Originally Posted by

**Matter_Math** Yep, I seen your edit.

Now instead of starting a new thread. I have 1 more question. Its part 2, from the question above. Here is the question :

**Part (II). Define the relation ~ on Z x Z by the rule (a,b) ~ (a`,b`) if and only if there is a rational number r, so that a = a` * r and b = b` * r . Is an equivalence relation? If so, prove it; if not, give a counter example.**

It is an equivalence relation. Here is the proof that I am asking you to check please:

~ is reflexive because :

(a,b) ~ (a,b) since a = a * 1, b = b * 1, thus r = 1

~ is symmetric because

if (a,b) ~ (a`,b`) then a = a`*r , b = b`*r, for some rational r.

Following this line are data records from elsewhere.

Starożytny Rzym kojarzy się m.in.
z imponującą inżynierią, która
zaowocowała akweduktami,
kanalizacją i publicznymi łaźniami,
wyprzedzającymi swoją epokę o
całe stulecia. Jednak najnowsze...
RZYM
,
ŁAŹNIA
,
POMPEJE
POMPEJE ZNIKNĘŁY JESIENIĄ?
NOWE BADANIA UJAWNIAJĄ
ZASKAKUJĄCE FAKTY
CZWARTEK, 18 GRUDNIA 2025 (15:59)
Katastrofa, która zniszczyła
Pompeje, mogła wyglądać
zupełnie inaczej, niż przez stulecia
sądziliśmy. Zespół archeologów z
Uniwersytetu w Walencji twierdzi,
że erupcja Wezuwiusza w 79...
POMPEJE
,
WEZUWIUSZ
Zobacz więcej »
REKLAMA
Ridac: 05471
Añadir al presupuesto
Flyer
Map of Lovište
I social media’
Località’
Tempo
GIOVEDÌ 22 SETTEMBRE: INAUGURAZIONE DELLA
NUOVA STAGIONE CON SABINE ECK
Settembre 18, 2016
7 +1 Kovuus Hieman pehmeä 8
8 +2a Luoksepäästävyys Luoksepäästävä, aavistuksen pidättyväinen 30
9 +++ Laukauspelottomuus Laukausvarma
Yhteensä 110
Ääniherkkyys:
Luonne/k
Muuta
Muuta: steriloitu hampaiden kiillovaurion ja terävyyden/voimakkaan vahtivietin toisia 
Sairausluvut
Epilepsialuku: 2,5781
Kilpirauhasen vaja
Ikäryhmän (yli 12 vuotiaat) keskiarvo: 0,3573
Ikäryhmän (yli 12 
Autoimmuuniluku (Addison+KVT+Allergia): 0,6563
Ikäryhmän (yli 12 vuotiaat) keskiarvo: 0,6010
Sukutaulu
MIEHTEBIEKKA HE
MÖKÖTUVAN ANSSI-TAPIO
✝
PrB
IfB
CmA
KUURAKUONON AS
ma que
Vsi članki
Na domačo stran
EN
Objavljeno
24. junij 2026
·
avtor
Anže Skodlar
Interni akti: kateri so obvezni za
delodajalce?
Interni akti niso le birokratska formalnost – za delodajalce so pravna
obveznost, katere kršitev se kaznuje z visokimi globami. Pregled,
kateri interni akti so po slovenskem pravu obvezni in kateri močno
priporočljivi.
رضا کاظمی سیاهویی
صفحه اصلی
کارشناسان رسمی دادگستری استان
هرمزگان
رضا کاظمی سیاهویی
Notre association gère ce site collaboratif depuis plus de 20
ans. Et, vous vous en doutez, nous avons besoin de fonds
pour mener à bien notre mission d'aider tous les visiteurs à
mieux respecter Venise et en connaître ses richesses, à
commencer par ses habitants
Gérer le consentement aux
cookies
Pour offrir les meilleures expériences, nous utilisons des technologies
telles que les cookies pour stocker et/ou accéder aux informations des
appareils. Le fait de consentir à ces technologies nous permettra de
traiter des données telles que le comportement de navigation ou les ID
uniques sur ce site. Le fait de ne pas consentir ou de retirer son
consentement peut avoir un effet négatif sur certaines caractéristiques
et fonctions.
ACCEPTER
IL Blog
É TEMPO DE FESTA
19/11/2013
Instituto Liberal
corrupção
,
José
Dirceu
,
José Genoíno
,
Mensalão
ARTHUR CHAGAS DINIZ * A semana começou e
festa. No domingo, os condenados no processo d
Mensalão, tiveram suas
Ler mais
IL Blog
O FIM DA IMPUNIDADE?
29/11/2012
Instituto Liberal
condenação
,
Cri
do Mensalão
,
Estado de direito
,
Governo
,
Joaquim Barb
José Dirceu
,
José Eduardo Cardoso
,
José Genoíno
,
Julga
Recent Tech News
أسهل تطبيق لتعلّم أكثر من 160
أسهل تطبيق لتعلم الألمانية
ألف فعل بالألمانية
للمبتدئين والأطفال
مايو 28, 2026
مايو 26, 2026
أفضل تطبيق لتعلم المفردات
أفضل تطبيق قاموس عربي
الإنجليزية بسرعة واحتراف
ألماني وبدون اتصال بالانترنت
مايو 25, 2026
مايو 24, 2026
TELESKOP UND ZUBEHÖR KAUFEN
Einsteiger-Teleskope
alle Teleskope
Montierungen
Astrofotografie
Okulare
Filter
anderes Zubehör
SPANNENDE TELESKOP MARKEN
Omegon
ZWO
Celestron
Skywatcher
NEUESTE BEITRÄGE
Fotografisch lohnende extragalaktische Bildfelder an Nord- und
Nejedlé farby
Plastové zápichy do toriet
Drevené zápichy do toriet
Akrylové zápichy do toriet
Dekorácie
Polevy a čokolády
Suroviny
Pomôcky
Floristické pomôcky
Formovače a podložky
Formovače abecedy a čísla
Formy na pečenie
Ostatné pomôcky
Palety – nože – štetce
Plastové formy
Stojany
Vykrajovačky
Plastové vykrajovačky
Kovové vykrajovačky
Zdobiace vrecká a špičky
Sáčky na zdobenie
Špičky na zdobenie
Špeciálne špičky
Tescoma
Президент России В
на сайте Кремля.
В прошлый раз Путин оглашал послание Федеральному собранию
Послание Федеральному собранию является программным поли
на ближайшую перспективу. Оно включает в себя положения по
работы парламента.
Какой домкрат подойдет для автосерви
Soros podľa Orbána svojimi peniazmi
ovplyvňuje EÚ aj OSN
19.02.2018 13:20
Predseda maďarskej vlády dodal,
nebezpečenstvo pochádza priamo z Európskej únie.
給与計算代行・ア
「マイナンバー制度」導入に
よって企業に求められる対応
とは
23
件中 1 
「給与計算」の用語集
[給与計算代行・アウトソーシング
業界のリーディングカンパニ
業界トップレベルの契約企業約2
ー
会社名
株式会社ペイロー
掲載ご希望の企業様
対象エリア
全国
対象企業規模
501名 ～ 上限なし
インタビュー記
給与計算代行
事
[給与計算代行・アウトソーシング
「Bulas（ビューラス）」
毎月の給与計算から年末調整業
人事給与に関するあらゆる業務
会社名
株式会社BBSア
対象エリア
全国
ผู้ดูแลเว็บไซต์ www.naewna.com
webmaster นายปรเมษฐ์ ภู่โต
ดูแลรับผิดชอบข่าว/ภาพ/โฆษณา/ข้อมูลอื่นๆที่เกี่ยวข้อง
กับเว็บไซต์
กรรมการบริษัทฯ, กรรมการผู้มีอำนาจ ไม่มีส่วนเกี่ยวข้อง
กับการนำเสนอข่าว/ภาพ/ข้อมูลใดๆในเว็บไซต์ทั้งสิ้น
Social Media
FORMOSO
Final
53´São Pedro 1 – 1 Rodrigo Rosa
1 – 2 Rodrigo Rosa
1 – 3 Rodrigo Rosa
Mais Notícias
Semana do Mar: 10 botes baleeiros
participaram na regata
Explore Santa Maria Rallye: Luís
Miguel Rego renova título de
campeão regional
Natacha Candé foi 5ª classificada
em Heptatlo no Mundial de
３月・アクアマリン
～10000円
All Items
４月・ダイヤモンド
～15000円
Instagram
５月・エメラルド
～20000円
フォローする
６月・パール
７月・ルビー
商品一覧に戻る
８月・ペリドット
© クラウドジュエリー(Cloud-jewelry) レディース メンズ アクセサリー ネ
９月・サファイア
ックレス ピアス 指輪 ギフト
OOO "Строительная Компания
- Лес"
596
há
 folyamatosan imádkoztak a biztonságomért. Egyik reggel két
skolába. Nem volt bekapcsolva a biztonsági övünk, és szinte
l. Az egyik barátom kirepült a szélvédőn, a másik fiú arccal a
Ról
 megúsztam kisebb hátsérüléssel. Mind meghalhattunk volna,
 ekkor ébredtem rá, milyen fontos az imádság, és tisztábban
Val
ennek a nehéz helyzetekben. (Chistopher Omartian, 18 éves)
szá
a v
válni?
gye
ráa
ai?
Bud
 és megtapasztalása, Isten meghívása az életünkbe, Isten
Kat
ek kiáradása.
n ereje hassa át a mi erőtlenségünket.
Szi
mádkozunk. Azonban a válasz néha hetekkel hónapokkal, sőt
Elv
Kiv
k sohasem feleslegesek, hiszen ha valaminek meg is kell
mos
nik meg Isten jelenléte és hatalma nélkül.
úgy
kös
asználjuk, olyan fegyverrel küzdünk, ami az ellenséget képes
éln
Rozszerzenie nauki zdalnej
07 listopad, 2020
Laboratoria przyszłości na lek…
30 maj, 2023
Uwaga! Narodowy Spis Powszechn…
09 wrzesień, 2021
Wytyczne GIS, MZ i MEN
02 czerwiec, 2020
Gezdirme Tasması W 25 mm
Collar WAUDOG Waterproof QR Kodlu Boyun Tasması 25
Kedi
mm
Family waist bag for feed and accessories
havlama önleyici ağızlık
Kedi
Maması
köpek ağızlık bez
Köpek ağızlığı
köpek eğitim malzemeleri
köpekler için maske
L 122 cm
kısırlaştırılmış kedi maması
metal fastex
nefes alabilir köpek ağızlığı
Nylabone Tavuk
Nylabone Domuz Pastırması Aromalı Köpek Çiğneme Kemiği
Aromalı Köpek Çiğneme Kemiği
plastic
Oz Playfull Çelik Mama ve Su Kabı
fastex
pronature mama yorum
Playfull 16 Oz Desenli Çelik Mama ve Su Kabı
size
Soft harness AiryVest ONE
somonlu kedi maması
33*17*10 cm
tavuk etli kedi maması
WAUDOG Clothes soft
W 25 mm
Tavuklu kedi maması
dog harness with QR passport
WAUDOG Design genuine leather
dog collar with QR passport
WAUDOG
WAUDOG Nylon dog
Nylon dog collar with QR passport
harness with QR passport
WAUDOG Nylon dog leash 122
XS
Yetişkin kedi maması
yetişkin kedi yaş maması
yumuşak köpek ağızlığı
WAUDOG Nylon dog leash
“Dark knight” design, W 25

then a` = 1/r * a , b` = 1/r * b.

thus if (a,b) ~ (a`,b`) for some r

then (a`,b`) ~ (a,b) for some 1/r

~ is transitive because :

[a] if (a,b) ~ (a1,b1) iff a = a1 * r1, b = b1 * r1, for some rational r1

[b] if (b,c) ~ (b2,c1) iff b = b2 * r2, c = c1 * r2, for some rational r2

[c] the (a,c) ~ (a1,c1) iff a = a1 * r3, c = c1 * r3, for some rational r3

since :

a = a1 * r1 //From [a]

a1 = 1/r1 * a

a = a1 * r3 //From [b]

a = (1/r1)*a * r3

r1*a = r3*a

r1 = r3

c = c1 * r2 //From [b]

c1 = 1/r2 * c

c = c1 * r3 //From [c]

c = (1/r2) * c * r3

r2*c = r3*c

r2 = r3

Since r1 = r3, and r2 = r3, thus r1 = r2.

Thus (a,b) ~ (a1,c1) for some rational r2.

Is the above correct? I wasn't sure how to close the proof. Thank you again.